The accord with Russia was signed at a nuclear summit in Washington arranged by Obama at which leaders of 47 nations committed to reducing the world’s nuclear stockpiles. One week earlier, Russia President Dmitry Medvedev and Obama signed the Strategic Arms Reduction Treaty, or START, committing both countries to reducing their deployed nuclear arsenals.
Obama had broadly proclaimed his disarmament intentions during a 2007 campaign speech.
“Here’s what I’ll say as president: America seeks a world in which there are no nuclear weapons,” he said.
By 2010, as president, he was arguing: “We need to change our nuclear policy and our posture, which is still focused on deterring the Soviet Union – a country that doesn’t exist.”
Obama’s declaration came just as Russia was signing a major arms deal with Syria and began to revive its Cold War-era naval bases in the Middle East, including in the Syrian ports of Tartus and Latakia on the Mediterranean.
The joint CAP and IPS report, meanwhile, recommends the U.S. cease all further development of missile defenses.
The report goes through a list of current missile defense programs, including Ground-based Midcourse Defense, Airborne Laser, Kinetic Energy Interceptors and a number of others, pushing for all programs to be cut.
“It is unwise to fund more advanced systems for missile defense while current ones have yet to be proven effective against their targeted threats,” complains the report.
The military’s vital Research, Development, Test, and Evaluation program is to be cut by $10 billion across the board.
Next on the chopping block is the complete cancellation of the second SSN-744 Virginia Class submarine. While the Unified Security Budget describes the new model as “unnecessary to address any of the threats facing the United States today” and “a weapon looking for an enemy,” the SSN-774 is designed for covert collection of intelligence, transportation of special operations teams and launching of tactical Tomahawk missiles – flexible capabilities tailored to rapid responses required by the 21st-century’s conflicts with irregular combatants.

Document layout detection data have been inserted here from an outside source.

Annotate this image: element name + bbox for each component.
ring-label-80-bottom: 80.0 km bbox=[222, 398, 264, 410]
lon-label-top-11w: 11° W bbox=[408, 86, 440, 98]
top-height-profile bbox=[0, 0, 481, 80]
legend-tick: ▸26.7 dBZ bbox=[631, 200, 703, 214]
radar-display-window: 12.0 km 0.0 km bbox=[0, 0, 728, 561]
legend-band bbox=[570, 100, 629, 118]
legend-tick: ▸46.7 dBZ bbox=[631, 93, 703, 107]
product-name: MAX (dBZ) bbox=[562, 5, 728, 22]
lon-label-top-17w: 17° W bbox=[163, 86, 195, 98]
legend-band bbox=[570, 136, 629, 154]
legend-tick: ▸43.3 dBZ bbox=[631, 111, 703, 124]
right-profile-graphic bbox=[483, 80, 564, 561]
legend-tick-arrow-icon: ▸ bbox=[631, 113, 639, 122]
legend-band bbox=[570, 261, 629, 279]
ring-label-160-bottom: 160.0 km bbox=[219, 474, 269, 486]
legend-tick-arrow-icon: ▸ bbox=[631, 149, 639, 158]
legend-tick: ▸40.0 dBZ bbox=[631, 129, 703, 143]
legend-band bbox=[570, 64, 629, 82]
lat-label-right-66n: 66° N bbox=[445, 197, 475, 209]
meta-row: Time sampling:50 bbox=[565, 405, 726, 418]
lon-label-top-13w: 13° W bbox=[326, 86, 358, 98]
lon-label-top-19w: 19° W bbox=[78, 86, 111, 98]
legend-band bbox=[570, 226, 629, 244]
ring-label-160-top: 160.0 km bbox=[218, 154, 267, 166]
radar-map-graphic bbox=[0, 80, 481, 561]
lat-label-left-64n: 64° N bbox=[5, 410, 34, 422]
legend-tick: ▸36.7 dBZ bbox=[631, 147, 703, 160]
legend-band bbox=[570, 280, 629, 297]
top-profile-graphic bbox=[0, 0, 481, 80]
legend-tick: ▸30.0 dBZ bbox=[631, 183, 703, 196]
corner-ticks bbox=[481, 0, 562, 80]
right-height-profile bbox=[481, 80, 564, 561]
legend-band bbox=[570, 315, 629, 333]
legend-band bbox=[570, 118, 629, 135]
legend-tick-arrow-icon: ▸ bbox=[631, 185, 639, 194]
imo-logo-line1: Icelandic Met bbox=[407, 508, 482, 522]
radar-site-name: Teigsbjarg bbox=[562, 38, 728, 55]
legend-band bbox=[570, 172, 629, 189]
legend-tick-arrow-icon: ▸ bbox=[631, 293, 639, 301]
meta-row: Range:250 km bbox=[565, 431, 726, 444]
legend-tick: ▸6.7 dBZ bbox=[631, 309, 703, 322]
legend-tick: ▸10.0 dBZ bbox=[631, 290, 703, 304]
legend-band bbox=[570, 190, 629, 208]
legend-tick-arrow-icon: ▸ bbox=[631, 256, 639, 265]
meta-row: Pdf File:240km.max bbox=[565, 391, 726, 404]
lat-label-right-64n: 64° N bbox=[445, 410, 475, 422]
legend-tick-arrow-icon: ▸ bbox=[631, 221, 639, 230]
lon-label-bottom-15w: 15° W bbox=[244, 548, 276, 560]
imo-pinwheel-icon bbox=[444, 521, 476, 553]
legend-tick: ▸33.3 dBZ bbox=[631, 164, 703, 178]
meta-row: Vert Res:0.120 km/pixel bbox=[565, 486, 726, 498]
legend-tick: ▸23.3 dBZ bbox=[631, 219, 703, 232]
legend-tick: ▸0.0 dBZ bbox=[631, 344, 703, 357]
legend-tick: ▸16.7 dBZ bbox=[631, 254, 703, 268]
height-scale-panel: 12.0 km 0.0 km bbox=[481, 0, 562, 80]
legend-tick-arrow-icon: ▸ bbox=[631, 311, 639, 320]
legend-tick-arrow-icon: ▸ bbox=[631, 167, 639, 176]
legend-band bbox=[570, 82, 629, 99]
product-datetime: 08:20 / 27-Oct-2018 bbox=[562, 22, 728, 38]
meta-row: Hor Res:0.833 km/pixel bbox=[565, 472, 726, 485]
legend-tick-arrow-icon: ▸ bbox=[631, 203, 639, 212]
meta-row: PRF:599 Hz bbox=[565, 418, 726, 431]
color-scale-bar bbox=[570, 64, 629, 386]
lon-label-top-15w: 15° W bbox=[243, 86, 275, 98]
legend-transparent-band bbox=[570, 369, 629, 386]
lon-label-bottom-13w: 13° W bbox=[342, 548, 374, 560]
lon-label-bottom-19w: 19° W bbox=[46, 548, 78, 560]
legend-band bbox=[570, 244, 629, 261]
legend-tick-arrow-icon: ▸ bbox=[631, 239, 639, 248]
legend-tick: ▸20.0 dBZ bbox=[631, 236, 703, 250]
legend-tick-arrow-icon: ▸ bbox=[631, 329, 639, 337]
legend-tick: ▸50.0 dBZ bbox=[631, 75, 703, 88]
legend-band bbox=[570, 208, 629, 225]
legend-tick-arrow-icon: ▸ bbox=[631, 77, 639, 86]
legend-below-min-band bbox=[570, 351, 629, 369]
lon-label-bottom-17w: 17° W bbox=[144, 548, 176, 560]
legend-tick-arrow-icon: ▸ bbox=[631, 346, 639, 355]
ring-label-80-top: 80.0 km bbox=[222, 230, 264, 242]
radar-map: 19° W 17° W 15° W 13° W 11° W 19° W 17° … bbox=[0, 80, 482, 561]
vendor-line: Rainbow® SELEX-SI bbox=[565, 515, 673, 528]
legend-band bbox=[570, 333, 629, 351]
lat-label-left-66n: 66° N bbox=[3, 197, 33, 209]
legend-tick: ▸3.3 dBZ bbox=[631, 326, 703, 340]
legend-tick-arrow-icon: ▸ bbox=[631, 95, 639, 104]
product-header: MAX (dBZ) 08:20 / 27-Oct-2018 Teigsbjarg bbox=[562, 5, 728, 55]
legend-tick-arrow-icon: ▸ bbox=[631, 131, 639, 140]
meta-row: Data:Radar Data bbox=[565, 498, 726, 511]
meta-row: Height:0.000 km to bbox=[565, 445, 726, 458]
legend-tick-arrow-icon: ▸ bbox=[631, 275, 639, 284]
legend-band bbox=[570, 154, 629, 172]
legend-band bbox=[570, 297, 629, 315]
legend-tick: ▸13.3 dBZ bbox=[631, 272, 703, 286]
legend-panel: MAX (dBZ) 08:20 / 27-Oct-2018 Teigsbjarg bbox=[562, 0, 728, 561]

Similarly targeted for cancellation are the V-22 Osprey helicopter and the Navy and Marine Corps versions of the F-35 Joint Strike Fighter.

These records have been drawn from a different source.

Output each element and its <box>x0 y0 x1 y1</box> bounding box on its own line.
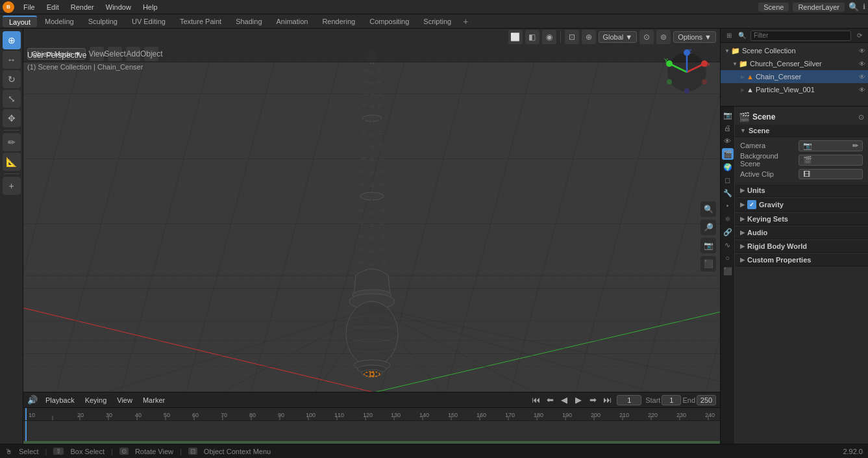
outliner-filter-icon[interactable]: ⊞ <box>723 30 735 42</box>
texture-props-tab[interactable]: ⬛ <box>722 265 734 277</box>
frame-current-input[interactable] <box>617 395 641 405</box>
vp-camera-view[interactable]: 📷 <box>701 238 716 253</box>
frame-end-input[interactable] <box>697 395 716 405</box>
menu-render[interactable]: Render <box>66 3 99 12</box>
outliner-search-input[interactable] <box>750 31 851 41</box>
move-tool-btn[interactable]: ↔ <box>3 51 21 69</box>
tab-scripting[interactable]: Scripting <box>417 16 458 27</box>
visibility-icon-sc[interactable]: 👁 <box>859 47 865 55</box>
vp-zoom-out[interactable]: 🔎 <box>701 220 716 235</box>
material-props-tab[interactable]: ○ <box>722 252 734 264</box>
vp-render-view[interactable]: ⬛ <box>701 256 716 272</box>
tab-layout[interactable]: Layout <box>3 16 37 27</box>
scene-props-tab[interactable]: 🎬 <box>722 148 734 160</box>
timeline-ruler[interactable]: 10 20 30 40 50 60 70 80 90 100 110 120 1… <box>23 408 720 421</box>
camera-prop-value[interactable]: 📷 ✏ <box>799 140 863 151</box>
outliner-search-icon[interactable]: 🔍 <box>736 30 748 42</box>
constraints-props-tab[interactable]: 🔗 <box>722 226 734 238</box>
playback-menu-btn[interactable]: Playback <box>43 395 77 405</box>
jump-end-btn[interactable]: ⏭ <box>601 394 613 406</box>
tab-sculpting[interactable]: Sculpting <box>82 16 124 27</box>
render-props-tab[interactable]: 📷 <box>722 109 734 121</box>
transform-tool-btn[interactable]: ✥ <box>3 109 21 127</box>
options-dropdown[interactable]: Options ▼ <box>673 31 716 43</box>
transform-global-dropdown[interactable]: Global ▼ <box>599 31 638 43</box>
frame-position-marker <box>25 421 27 444</box>
menu-edit[interactable]: Edit <box>42 3 64 12</box>
cursor-tool-btn[interactable]: ⊕ <box>3 31 21 49</box>
tab-animation[interactable]: Animation <box>270 16 315 27</box>
audio-section-collapse[interactable]: ▶ Audio <box>735 227 868 239</box>
search-icon[interactable]: 🔍 <box>849 2 859 12</box>
view-props-tab[interactable]: 👁 <box>722 135 734 147</box>
timeline-content-area[interactable] <box>23 421 720 444</box>
timeline-header: 🔊 Playback Keying View Marker ⏮ ⬅ ◀ ▶ ➡ … <box>23 392 720 408</box>
rotate-tool-btn[interactable]: ↻ <box>3 70 21 88</box>
frame-start-input[interactable] <box>662 395 681 405</box>
menu-file[interactable]: File <box>18 3 40 12</box>
data-props-tab[interactable]: ∿ <box>722 239 734 251</box>
custom-props-section-collapse[interactable]: ▶ Custom Properties <box>735 254 868 266</box>
jump-next-keyframe-btn[interactable]: ➡ <box>587 394 599 406</box>
info-icon[interactable]: ℹ <box>863 3 865 11</box>
tree-row-scene-collection[interactable]: ▼ 📁 Scene Collection 👁 <box>721 44 868 57</box>
measure-tool-btn[interactable]: 📐 <box>3 153 21 171</box>
visibility-icon-chain[interactable]: 👁 <box>859 73 865 81</box>
visibility-icon-pv[interactable]: 👁 <box>859 86 865 94</box>
active-clip-prop-value[interactable]: 🎞 <box>799 169 863 179</box>
rigid-body-section-collapse[interactable]: ▶ Rigid Body World <box>735 240 868 253</box>
gravity-checkbox[interactable]: ✓ <box>747 200 756 209</box>
tree-row-particle-view[interactable]: ▶ ▲ Particle_View_001 👁 <box>721 83 868 96</box>
viewport-shade-material[interactable]: ◧ <box>525 30 539 44</box>
tab-uv-editing[interactable]: UV Editing <box>125 16 172 27</box>
scene-options-icon[interactable]: ⊙ <box>858 113 864 121</box>
active-clip-prop-label: Active Clip <box>740 170 799 178</box>
marker-menu-btn[interactable]: Marker <box>140 395 167 405</box>
snap-btn[interactable]: ⊙ <box>639 30 654 44</box>
modifier-props-tab[interactable]: 🔧 <box>722 187 734 199</box>
units-section-collapse[interactable]: ▶ Units <box>735 184 868 197</box>
gravity-section-collapse[interactable]: ▶ ✓ Gravity <box>735 198 868 212</box>
physics-props-tab[interactable]: ⚛ <box>722 213 734 225</box>
tab-texture-paint[interactable]: Texture Paint <box>173 16 228 27</box>
tab-rendering[interactable]: Rendering <box>316 16 362 27</box>
gravity-collapse-arrow: ▶ <box>740 201 745 208</box>
output-props-tab[interactable]: 🖨 <box>722 122 734 134</box>
jump-prev-keyframe-btn[interactable]: ⬅ <box>544 394 556 406</box>
play-btn[interactable]: ▶ <box>573 394 584 406</box>
tab-compositing[interactable]: Compositing <box>363 16 415 27</box>
annotate-tool-btn[interactable]: ✏ <box>3 133 21 151</box>
viewport-shade-solid[interactable]: ⬜ <box>508 30 523 44</box>
keying-sets-section-collapse[interactable]: ▶ Keying Sets <box>735 213 868 225</box>
tree-row-chain-censer[interactable]: ▶ ▲ Chain_Censer 👁 <box>721 70 868 83</box>
scale-tool-btn[interactable]: ⤡ <box>3 90 21 108</box>
view-menu-btn[interactable]: View <box>114 395 135 405</box>
add-object-btn[interactable]: + <box>3 177 21 195</box>
vp-zoom-in[interactable]: 🔍 <box>701 201 716 217</box>
viewport-gizmo-btn[interactable]: ⊕ <box>582 30 596 44</box>
tab-modeling[interactable]: Modeling <box>38 16 81 27</box>
camera-prop-edit-icon[interactable]: ✏ <box>852 142 858 150</box>
bg-scene-prop-value[interactable]: 🎬 <box>799 155 863 166</box>
proportional-btn[interactable]: ⊚ <box>656 30 671 44</box>
viewport-object-menu[interactable]: Object <box>144 47 158 61</box>
viewport-shade-rendered[interactable]: ◉ <box>542 30 556 44</box>
status-version: 2.92.0 <box>843 448 863 455</box>
particles-props-tab[interactable]: · <box>722 200 734 212</box>
visibility-icon-cc[interactable]: 👁 <box>859 60 865 68</box>
menu-window[interactable]: Window <box>101 3 136 12</box>
menu-help[interactable]: Help <box>138 3 163 12</box>
viewport-3d[interactable]: Object Mode ▼ View Select Add Object ⬜ ◧… <box>23 29 720 444</box>
play-reverse-btn[interactable]: ◀ <box>558 394 570 406</box>
tree-row-church-censer[interactable]: ▼ 📁 Church_Censer_Silver 👁 <box>721 57 868 70</box>
tab-shading[interactable]: Shading <box>229 16 268 27</box>
scene-section-collapse[interactable]: ▼ Scene <box>735 125 868 137</box>
object-props-tab[interactable]: ◻ <box>722 174 734 186</box>
jump-start-btn[interactable]: ⏮ <box>530 394 541 406</box>
outliner-sync-icon[interactable]: ⟳ <box>854 30 865 42</box>
keying-menu-btn[interactable]: Keying <box>82 395 110 405</box>
viewport-overlay-btn[interactable]: ⊡ <box>565 30 579 44</box>
add-workspace-button[interactable]: + <box>459 15 472 28</box>
orientation-gizmo[interactable]: X Y Z <box>664 49 710 95</box>
world-props-tab[interactable]: 🌍 <box>722 161 734 173</box>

Combating ‘global warming’
The 2012 Unified report sets the tone of its lofty agenda by demanding immediate reductions in the military’s already heavily slashed budget. But there is one exception requiring massive increases in funding – any spending that funds “alternative energy” or that focuses Defense Department resources on combating “climate change as a security threat.”

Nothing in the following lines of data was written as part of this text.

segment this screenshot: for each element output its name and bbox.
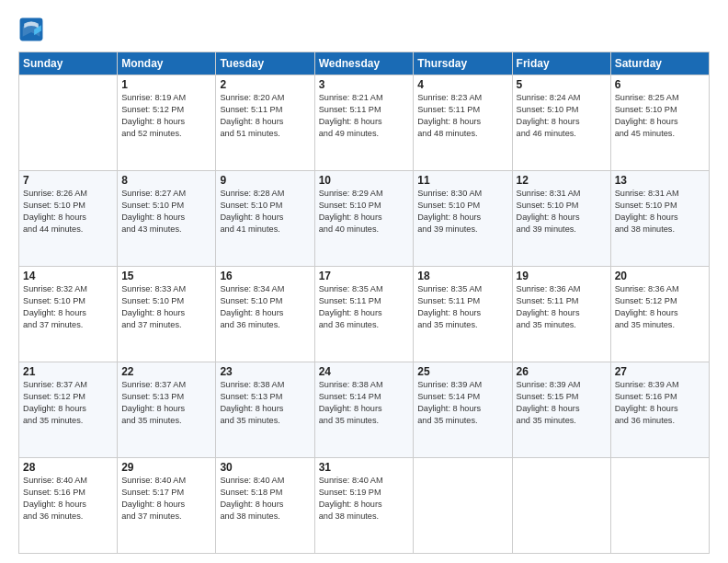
calendar-week-5: 28Sunrise: 8:40 AM Sunset: 5:16 PM Dayli… <box>19 458 710 554</box>
page: SundayMondayTuesdayWednesdayThursdayFrid… <box>0 0 728 563</box>
day-number: 19 <box>517 270 607 282</box>
calendar-header-friday: Friday <box>512 52 610 75</box>
day-number: 3 <box>319 78 410 91</box>
cell-info: Sunrise: 8:35 AM Sunset: 5:11 PM Dayligh… <box>319 283 410 331</box>
day-number: 9 <box>220 174 310 187</box>
cell-info: Sunrise: 8:25 AM Sunset: 5:10 PM Dayligh… <box>615 92 705 140</box>
calendar-cell: 17Sunrise: 8:35 AM Sunset: 5:11 PM Dayli… <box>314 267 414 362</box>
calendar-cell: 28Sunrise: 8:40 AM Sunset: 5:16 PM Dayli… <box>19 458 118 554</box>
cell-info: Sunrise: 8:40 AM Sunset: 5:16 PM Dayligh… <box>23 475 113 523</box>
day-number: 29 <box>121 461 211 474</box>
calendar-cell <box>19 75 118 171</box>
day-number: 10 <box>319 174 410 187</box>
calendar-cell: 15Sunrise: 8:33 AM Sunset: 5:10 PM Dayli… <box>118 267 216 362</box>
calendar-cell: 18Sunrise: 8:35 AM Sunset: 5:11 PM Dayli… <box>414 267 512 362</box>
cell-info: Sunrise: 8:34 AM Sunset: 5:10 PM Dayligh… <box>220 283 310 331</box>
calendar-cell: 1Sunrise: 8:19 AM Sunset: 5:12 PM Daylig… <box>118 75 216 171</box>
calendar-cell: 31Sunrise: 8:40 AM Sunset: 5:19 PM Dayli… <box>314 458 414 554</box>
calendar-header-tuesday: Tuesday <box>216 52 314 75</box>
cell-info: Sunrise: 8:27 AM Sunset: 5:10 PM Dayligh… <box>121 188 211 236</box>
calendar-cell: 4Sunrise: 8:23 AM Sunset: 5:11 PM Daylig… <box>414 75 512 171</box>
calendar-header-sunday: Sunday <box>19 52 118 75</box>
calendar-week-3: 14Sunrise: 8:32 AM Sunset: 5:10 PM Dayli… <box>19 267 710 362</box>
cell-info: Sunrise: 8:37 AM Sunset: 5:12 PM Dayligh… <box>23 379 113 427</box>
day-number: 5 <box>517 78 607 91</box>
cell-info: Sunrise: 8:28 AM Sunset: 5:10 PM Dayligh… <box>220 188 310 236</box>
calendar-cell <box>512 458 610 554</box>
calendar-cell: 6Sunrise: 8:25 AM Sunset: 5:10 PM Daylig… <box>610 75 709 171</box>
calendar-header-thursday: Thursday <box>414 52 512 75</box>
calendar-cell: 20Sunrise: 8:36 AM Sunset: 5:12 PM Dayli… <box>610 267 709 362</box>
day-number: 2 <box>220 78 310 91</box>
day-number: 31 <box>319 461 410 474</box>
cell-info: Sunrise: 8:30 AM Sunset: 5:10 PM Dayligh… <box>417 188 507 236</box>
calendar-cell: 19Sunrise: 8:36 AM Sunset: 5:11 PM Dayli… <box>512 267 610 362</box>
calendar-cell: 25Sunrise: 8:39 AM Sunset: 5:14 PM Dayli… <box>414 362 512 458</box>
calendar-cell <box>414 458 512 554</box>
cell-info: Sunrise: 8:40 AM Sunset: 5:18 PM Dayligh… <box>220 475 310 523</box>
logo-icon <box>18 17 44 42</box>
calendar-cell: 12Sunrise: 8:31 AM Sunset: 5:10 PM Dayli… <box>512 171 610 267</box>
calendar-cell: 14Sunrise: 8:32 AM Sunset: 5:10 PM Dayli… <box>19 267 118 362</box>
calendar-week-4: 21Sunrise: 8:37 AM Sunset: 5:12 PM Dayli… <box>19 362 710 458</box>
cell-info: Sunrise: 8:33 AM Sunset: 5:10 PM Dayligh… <box>121 283 211 331</box>
cell-info: Sunrise: 8:32 AM Sunset: 5:10 PM Dayligh… <box>23 283 113 331</box>
calendar-cell: 26Sunrise: 8:39 AM Sunset: 5:15 PM Dayli… <box>512 362 610 458</box>
calendar-cell: 2Sunrise: 8:20 AM Sunset: 5:11 PM Daylig… <box>216 75 314 171</box>
day-number: 14 <box>23 270 113 282</box>
calendar-cell: 10Sunrise: 8:29 AM Sunset: 5:10 PM Dayli… <box>314 171 414 267</box>
calendar-week-2: 7Sunrise: 8:26 AM Sunset: 5:10 PM Daylig… <box>19 171 710 267</box>
calendar-cell: 22Sunrise: 8:37 AM Sunset: 5:13 PM Dayli… <box>118 362 216 458</box>
cell-info: Sunrise: 8:23 AM Sunset: 5:11 PM Dayligh… <box>417 92 507 140</box>
day-number: 26 <box>517 365 607 378</box>
cell-info: Sunrise: 8:36 AM Sunset: 5:12 PM Dayligh… <box>615 283 705 331</box>
day-number: 30 <box>220 461 310 474</box>
cell-info: Sunrise: 8:39 AM Sunset: 5:14 PM Dayligh… <box>417 379 507 427</box>
day-number: 8 <box>121 174 211 187</box>
day-number: 11 <box>417 174 507 187</box>
calendar-table: SundayMondayTuesdayWednesdayThursdayFrid… <box>18 52 710 554</box>
day-number: 16 <box>220 270 310 282</box>
cell-info: Sunrise: 8:37 AM Sunset: 5:13 PM Dayligh… <box>121 379 211 427</box>
calendar-cell: 8Sunrise: 8:27 AM Sunset: 5:10 PM Daylig… <box>118 171 216 267</box>
cell-info: Sunrise: 8:24 AM Sunset: 5:10 PM Dayligh… <box>517 92 607 140</box>
calendar-header-row: SundayMondayTuesdayWednesdayThursdayFrid… <box>19 52 710 75</box>
cell-info: Sunrise: 8:39 AM Sunset: 5:15 PM Dayligh… <box>517 379 607 427</box>
calendar-cell: 3Sunrise: 8:21 AM Sunset: 5:11 PM Daylig… <box>314 75 414 171</box>
calendar-header-saturday: Saturday <box>610 52 709 75</box>
cell-info: Sunrise: 8:36 AM Sunset: 5:11 PM Dayligh… <box>517 283 607 331</box>
day-number: 13 <box>615 174 705 187</box>
calendar-cell: 11Sunrise: 8:30 AM Sunset: 5:10 PM Dayli… <box>414 171 512 267</box>
day-number: 20 <box>615 270 705 282</box>
calendar-cell: 23Sunrise: 8:38 AM Sunset: 5:13 PM Dayli… <box>216 362 314 458</box>
calendar-cell: 21Sunrise: 8:37 AM Sunset: 5:12 PM Dayli… <box>19 362 118 458</box>
calendar-cell: 24Sunrise: 8:38 AM Sunset: 5:14 PM Dayli… <box>314 362 414 458</box>
day-number: 21 <box>23 365 113 378</box>
cell-info: Sunrise: 8:21 AM Sunset: 5:11 PM Dayligh… <box>319 92 410 140</box>
day-number: 18 <box>417 270 507 282</box>
calendar-cell: 5Sunrise: 8:24 AM Sunset: 5:10 PM Daylig… <box>512 75 610 171</box>
day-number: 24 <box>319 365 410 378</box>
day-number: 28 <box>23 461 113 474</box>
cell-info: Sunrise: 8:35 AM Sunset: 5:11 PM Dayligh… <box>417 283 507 331</box>
calendar-week-1: 1Sunrise: 8:19 AM Sunset: 5:12 PM Daylig… <box>19 75 710 171</box>
header <box>18 17 710 42</box>
calendar-header-wednesday: Wednesday <box>314 52 414 75</box>
cell-info: Sunrise: 8:19 AM Sunset: 5:12 PM Dayligh… <box>121 92 211 140</box>
day-number: 6 <box>615 78 705 91</box>
calendar-header-monday: Monday <box>118 52 216 75</box>
cell-info: Sunrise: 8:38 AM Sunset: 5:13 PM Dayligh… <box>220 379 310 427</box>
cell-info: Sunrise: 8:31 AM Sunset: 5:10 PM Dayligh… <box>517 188 607 236</box>
day-number: 12 <box>517 174 607 187</box>
calendar-cell: 27Sunrise: 8:39 AM Sunset: 5:16 PM Dayli… <box>610 362 709 458</box>
calendar-cell: 13Sunrise: 8:31 AM Sunset: 5:10 PM Dayli… <box>610 171 709 267</box>
cell-info: Sunrise: 8:26 AM Sunset: 5:10 PM Dayligh… <box>23 188 113 236</box>
day-number: 22 <box>121 365 211 378</box>
cell-info: Sunrise: 8:38 AM Sunset: 5:14 PM Dayligh… <box>319 379 410 427</box>
day-number: 25 <box>417 365 507 378</box>
cell-info: Sunrise: 8:20 AM Sunset: 5:11 PM Dayligh… <box>220 92 310 140</box>
logo <box>18 17 48 42</box>
cell-info: Sunrise: 8:39 AM Sunset: 5:16 PM Dayligh… <box>615 379 705 427</box>
day-number: 23 <box>220 365 310 378</box>
day-number: 4 <box>417 78 507 91</box>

The report authors recommend investing “the lion’s share” of the few allotted military increases in addressing the “threat” of so-called climate change.
The report wants Obama to take billions of dollars from the U.S. military and instead use them for a “green stimulus.”
These groups also envision the military as a tool to fight so-called global warming. In 2011, the IPS released a 40-page CAP-endorsed report titled “The Green Dividend,” a term the IPS defines as “a major shift of resources from the military budget to sustainable energy.”
The IPS research paper identifies the Pentagon as the “largest institutional energy user and greenhouse gas emitter on the planet,” arguing that if it undertook a “crash program” to convert to renewable energy sources and clean vehicles, it could make a significant impact on global emissions.
IPS calls on the Pentagon to contribute to a green world “by simply getting out of the way, by handing over unneeded military installations to be converted into green job incubators.”
The report lauds Obama’s first-ever U.S. Global Development Policy, issued in September 2010, which declares that the primary purpose of U.S. development aid is to pursue broad-based economic growth as the means to fight global poverty.
The report goes on to recommend that massive funds be sent to combat global woes, including an increase of $3.5 billion to “Global Health” investment and $2.14 billion to support United Nations peacekeeping and ensure that the U.S. does not fall behind in U.N. payments.